EVANGELHO DE DOMINGO…

Ana Lucia Missaglia Guarnieri
… dia 15/04/2018 e Lucas (24, 35-48) narra como foi a comunicação do Senhor, depois da Ressurreição, com os discípulos: “A PAZ ESTEJA CONVOSCO!” (…) Por que duvidais no coração? Tocai em mim e vede! Um fantasma não tem carne, nem osso, como estais vendo!” (…)então Jesus abriu-lhes a inteligência e disse:” O Cristo ressuscitou dos mortos ao terceiro dia e no seu nome serão anunciados o perdão e a conversão de todas as nações, começando por Jerusalém. Sereis testemunhas de tudo isso!”
Por volta de 1991, quando, no “Diário do Rio Claro”, deu-se início às publicações das 8 crônicas de Aloysio Pereira, poucos dias antes de sua morte, cuja autobiografia se encontra no Arquivo do Município (1985) com detalhes de seu próprio perfil – “Acho que os ignorantes são a grande desgraça do mundo. Eles eram nove, morreram dez e ficaram onze” – nesse tempo preciso, o irreverente colaborador Jairo Pimentel (JAP) de muitos leitores do “Diário”, escrevia: “Em face da morte, as condutas das pessoas são diversas e há procedimentos da maior grandeza a mostrar que todos nós, inconsciente ou conscientemente, temos saudade do paraíso, da paz eterna, da eterna bem-aventurança.
Foi assim com a filha do saudoso Nenê Honório. Uma linda boneca, loura como as espigas dos trigais, olhos claros como o azul do céu e graciosa e linda, um amor. (…) Mocinha, franzina, frágil, doentia, vivia aos médicos e remédios, até que um dia cochichou ao pai amargurado (que não gastasse mais dinheiro com ela, pois sabia que morreria)… O pai chorou muito e contou-me o fato. Anos depois, a mocinha faleceu como uma santa, sem uma queixa, com o nome de Maria nos lábios. Nem a terrível agonia dos moribundos a atacou.(…)
Outro caso aconteceu com o saudoso Luiz D’Onofrio (…) que não chegou a tomar a injeção. Da cadeira onde estava, no Hospital Santa Filomena, debruçou-se sobre a mesa, expirando plácida e calmamente (após ter anunciado ao médico sua morte) disposto, alegre e prazenteiro, como era. Coisa quase idêntica aconteceu com o estimado José Lauria que previu o dia e hora da sua morte. (…) Eu, pelo menos, não tenho temor à morte que é uma fatalidade na nossa existência terrena. Tenho apenas dó de morrer deixando este mundo amado vale de lágrimas e tudo o que amo” O PRATO DO DIA, JAP, DIÁRIO DO RIO CLARO.
Hoje com a prova material da Ressurreição de Cristo, através do estarmos conectados globalmente, Via Internet, que outra coisa não é senão o progresso da Física Quântica, descoberta pelo judeu Albert Einstein, o médico indiano Deepak Chopra vem reafirmar que a morte não é o contrário da vida, morte é o contrário do nascimento, em que as energias vão transmutando-se, até a obtenção da vida eterna, compartilhada pelo RESSUSCITADO com toda humanidade.
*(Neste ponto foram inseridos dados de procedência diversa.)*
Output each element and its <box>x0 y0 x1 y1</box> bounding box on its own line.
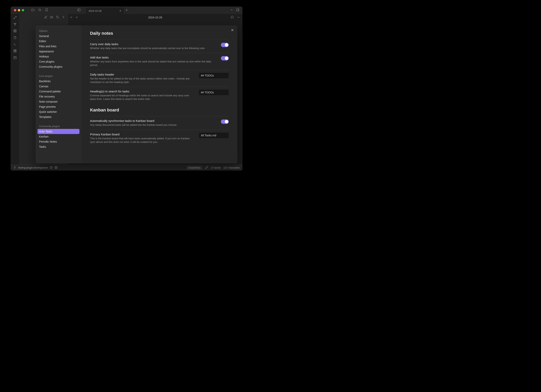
settings-nav-kanban[interactable]: Kanban <box>37 134 79 139</box>
tab-close-icon[interactable]: ✕ <box>119 9 121 12</box>
files-icon[interactable] <box>31 8 35 12</box>
setting-item: Add due tasksWhether any tasks from anyw… <box>90 53 229 70</box>
svg-rect-10 <box>14 50 16 50</box>
svg-rect-1 <box>78 9 80 11</box>
settings-nav-templates[interactable]: Templates <box>37 114 79 120</box>
svg-point-14 <box>237 17 238 17</box>
settings-nav-files-and-links[interactable]: Files and links <box>37 44 79 49</box>
settings-nav-periodic-notes[interactable]: Periodic Notes <box>37 139 79 144</box>
app-window: 2024-10-26 ✕ + <box>10 6 242 171</box>
settings-nav-general[interactable]: General <box>37 34 79 39</box>
new-tab-button[interactable]: + <box>126 8 128 12</box>
setting-name: Heading(s) to search for tasks <box>90 90 195 93</box>
search-icon[interactable] <box>38 8 42 12</box>
reading-view-icon[interactable] <box>231 16 234 19</box>
svg-point-18 <box>56 167 57 168</box>
svg-rect-9 <box>15 31 16 32</box>
maximize-window-button[interactable] <box>22 9 24 11</box>
text-input[interactable] <box>199 73 229 78</box>
setting-name: Primary Kanban board <box>90 133 195 136</box>
toggle[interactable] <box>221 120 229 124</box>
settings-nav-page-preview[interactable]: Page preview <box>37 104 79 109</box>
settings-sidebar: OptionsGeneralEditorFiles and linksAppea… <box>36 25 81 163</box>
left-sidebar-toggle-icon[interactable] <box>77 8 81 12</box>
settings-icon[interactable] <box>55 166 57 169</box>
bookmark-icon[interactable] <box>45 8 48 12</box>
more-options-icon[interactable] <box>237 16 240 19</box>
settings-nav-appearance[interactable]: Appearance <box>37 49 79 54</box>
status-bar: testing-plugin-development 0 backlinks 1… <box>10 165 242 171</box>
settings-nav-canvas[interactable]: Canvas <box>37 84 79 89</box>
graph-icon[interactable] <box>13 23 17 26</box>
settings-nav-command-palette[interactable]: Command palette <box>37 89 79 94</box>
svg-rect-2 <box>236 9 239 11</box>
ribbon <box>10 14 19 165</box>
svg-rect-13 <box>14 57 16 59</box>
canvas-icon[interactable] <box>13 29 17 33</box>
settings-nav-tasks[interactable]: Tasks <box>37 144 79 149</box>
daily-note-icon[interactable] <box>13 36 17 40</box>
close-icon[interactable]: ✕ <box>231 28 234 32</box>
vault-name[interactable]: testing-plugin-development <box>18 166 48 169</box>
settings-nav-auto-tasks[interactable]: Auto Tasks <box>37 129 79 134</box>
tab[interactable]: 2024-10-26 ✕ <box>86 8 124 14</box>
settings-section-label: Options <box>37 28 79 34</box>
help-icon[interactable] <box>50 166 52 169</box>
editor-title: 2024-10-26 <box>148 16 162 19</box>
text-input[interactable] <box>199 133 229 138</box>
settings-section-label: Community plugins <box>37 124 79 129</box>
close-window-button[interactable] <box>14 9 16 11</box>
settings-heading: Kanban board <box>90 108 229 113</box>
setting-description: Comma-separated list of headings within … <box>90 94 195 101</box>
setting-name: Carry over daily tasks <box>90 42 217 46</box>
settings-nav-note-composer[interactable]: Note composer <box>37 99 79 104</box>
new-folder-icon[interactable] <box>50 16 53 19</box>
settings-content: ✕ Daily notesCarry over daily tasksWheth… <box>81 25 237 163</box>
settings-nav-editor[interactable]: Editor <box>37 39 79 44</box>
settings-nav-community-plugins[interactable]: Community plugins <box>37 64 79 69</box>
setting-item: Heading(s) to search for tasksComma-sepa… <box>90 87 229 104</box>
toggle[interactable] <box>221 56 229 60</box>
setting-description: Whether any tasks from anywhere else in … <box>90 60 217 67</box>
vault-switcher-icon[interactable] <box>13 166 16 169</box>
svg-point-0 <box>39 9 41 11</box>
chevron-down-icon[interactable] <box>230 8 233 12</box>
setting-name: Add due tasks <box>90 56 217 59</box>
template-icon[interactable] <box>13 49 17 53</box>
settings-nav-hotkeys[interactable]: Hotkeys <box>37 54 79 59</box>
settings-nav-core-plugins[interactable]: Core plugins <box>37 59 79 64</box>
setting-name: Automatically synchronise tasks to Kanba… <box>90 119 217 122</box>
quick-switcher-icon[interactable] <box>13 16 17 20</box>
minimize-window-button[interactable] <box>18 9 20 11</box>
settings-section-label: Core plugins <box>37 73 79 79</box>
char-count: 137 characters <box>224 166 240 169</box>
nav-forward-icon[interactable] <box>75 16 78 19</box>
text-input[interactable] <box>199 90 229 95</box>
calendar-icon[interactable] <box>13 56 17 60</box>
toggle[interactable] <box>221 43 229 47</box>
svg-rect-12 <box>15 51 16 52</box>
setting-description: Any newly discovered tasks will be added… <box>90 123 217 127</box>
settings-nav-backlinks[interactable]: Backlinks <box>37 79 79 84</box>
word-count: 17 words <box>211 166 221 169</box>
setting-description: This is the Kanban board that will have … <box>90 137 195 144</box>
setting-name: Daily tasks header <box>90 73 195 76</box>
svg-rect-7 <box>15 30 16 31</box>
window-controls <box>10 9 24 11</box>
setting-item: Daily tasks headerSet the header to be a… <box>90 70 229 87</box>
setting-item: Primary Kanban boardThis is the Kanban b… <box>90 130 229 146</box>
sort-icon[interactable] <box>56 16 59 19</box>
right-sidebar-toggle-icon[interactable] <box>236 8 239 12</box>
settings-modal: OptionsGeneralEditorFiles and linksAppea… <box>36 25 237 163</box>
svg-point-15 <box>238 17 239 17</box>
new-note-icon[interactable] <box>44 16 47 19</box>
svg-point-16 <box>239 17 240 17</box>
settings-nav-file-recovery[interactable]: File recovery <box>37 94 79 99</box>
backlinks-count[interactable]: 0 backlinks <box>186 166 203 170</box>
settings-nav-quick-switcher[interactable]: Quick switcher <box>37 109 79 114</box>
tab-title: 2024-10-26 <box>88 9 102 12</box>
pencil-icon[interactable] <box>205 166 208 169</box>
nav-back-icon[interactable] <box>70 16 73 19</box>
collapse-icon[interactable] <box>62 16 65 19</box>
command-palette-icon[interactable] <box>13 42 17 47</box>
SHALOM ADONAI – A PAZ DO SENHOR – não se compara à paz do mundo, que se apoia em conquistas enganosas, que o dinheiro compra enquanto a injustiça extermina, impiedosa, com o dom da vida pela falta de Amor, quando se deve vigiar, orar, agradecer, pela oportunidade de individual e socialmente chegar até Deus, pois é do Alto que à terra descem todas as bênçãos.
Como elemento de união, entre os registros escritos no “Diário do Rio Claro” de ontem e no “Novo Diário” de hoje, possam as letras e a música de Padre Antônio Maria, dirigidas à Mãe do Senhor, ressuscitado dentre os mortos (Evangelho de Domingo) falar aos corações que buscam a paz, que o mundo dividido e apressado não pode dar: “Cubra-me com seu manto de Amor/ Guarda-me na Paz desse olhar/ Cura-me as feridas e a dor/me faz suportar/ que as pedras do meu caminho/ meus pés suportem pisar /Mesmo ferido de espinhos me ajude a passar…Nossa Senhora, me dê a mão, cuida do meu coração/ Da minha vida, do meu destino/ do meu caminho/ cuida de mim”.